§ **REQUIRED WORK**:
Return exactly the span of lines in the following data that opens with the line containing "nuestro newsletter." and closes with the line containing "311-7777 (Anexo 7541)". Include nothing else.

§ **DATA RECORDS**:
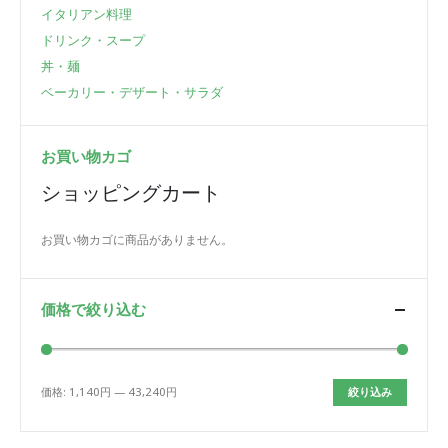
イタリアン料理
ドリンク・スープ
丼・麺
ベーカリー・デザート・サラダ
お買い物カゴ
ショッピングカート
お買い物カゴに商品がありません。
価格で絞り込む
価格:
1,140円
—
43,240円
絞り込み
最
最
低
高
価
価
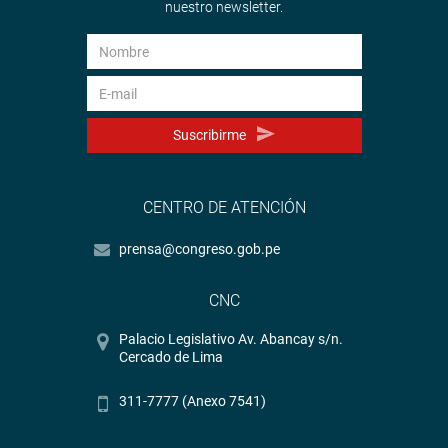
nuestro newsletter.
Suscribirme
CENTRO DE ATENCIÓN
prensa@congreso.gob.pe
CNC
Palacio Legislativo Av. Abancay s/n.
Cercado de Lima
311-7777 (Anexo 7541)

...

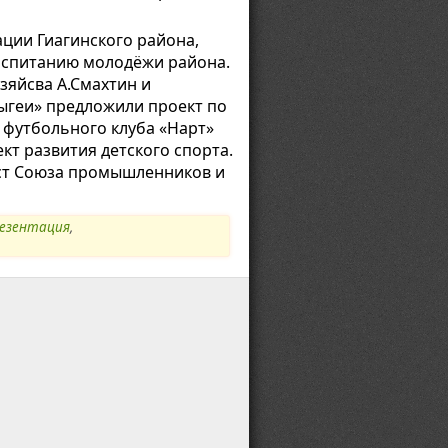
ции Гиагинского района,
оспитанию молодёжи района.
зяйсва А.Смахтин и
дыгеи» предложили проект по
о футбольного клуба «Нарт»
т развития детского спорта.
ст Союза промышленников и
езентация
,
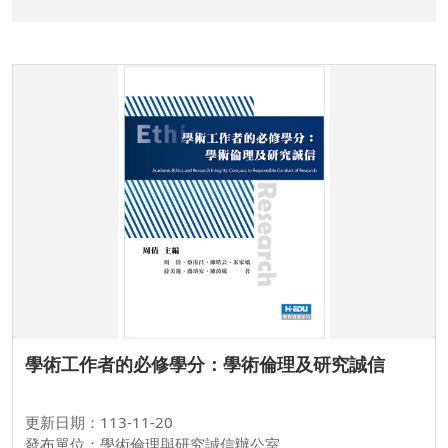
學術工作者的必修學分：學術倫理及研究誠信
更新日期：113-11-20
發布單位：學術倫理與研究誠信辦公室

§ **TASK SOLUTION**:
nuestro newsletter.
Suscribirme
CENTRO DE ATENCIÓN
prensa@congreso.gob.pe
CNC
Palacio Legislativo Av. Abancay s/n.
Cercado de Lima
311-7777 (Anexo 7541)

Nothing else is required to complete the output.